The government will have to do much more than just revise a few laws to combat human-trafficking, the U.N. special rapporteur on the problem said Wednesday.

Sigma Huda, of the U.N. Commission on Human Rights, was in Tokyo on an unofficial visit to meet with nongovernmental groups, lawyers and government officials to learn more about Japan's antitrafficking steps.

"Trafficking is the grossest form of violation of human rights," the Bangladeshi told a news conference.
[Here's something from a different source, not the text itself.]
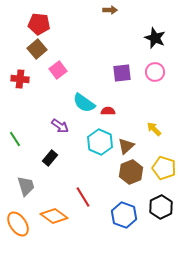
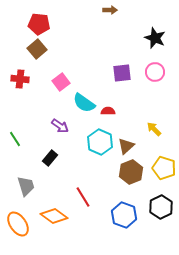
pink square: moved 3 px right, 12 px down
It is "when you lose the control over your own self, when you lose your own dignity" and have no say as others make money off of you.

After the United States put Japan on a watch list in June 2004 for not getting tough on human-trafficking, the government beefed up measures to address the issue, including an addition to the Penal Code that took effect Tuesday that makes the offense punishable.

Huda said the government has taken a step in the right direction, but has not done much else.

"Trafficking is not only a law and order situation," Huda said.

"It is also a social and humanitarian issue."

The U.N. investigator said she was shocked to hear several Japanese men at a Tokyo symposium the previous day condoning the existence of the sex industry, arguing that it is deep-rooted in Japanese culture.

Huda, who was to leave Japan on Thursday, said she hopes to make an official visit to Japan next year.

The special envoy is expected to submit a report on the situation of human-trafficking to U.N. Secretary General Kofi Annan next year.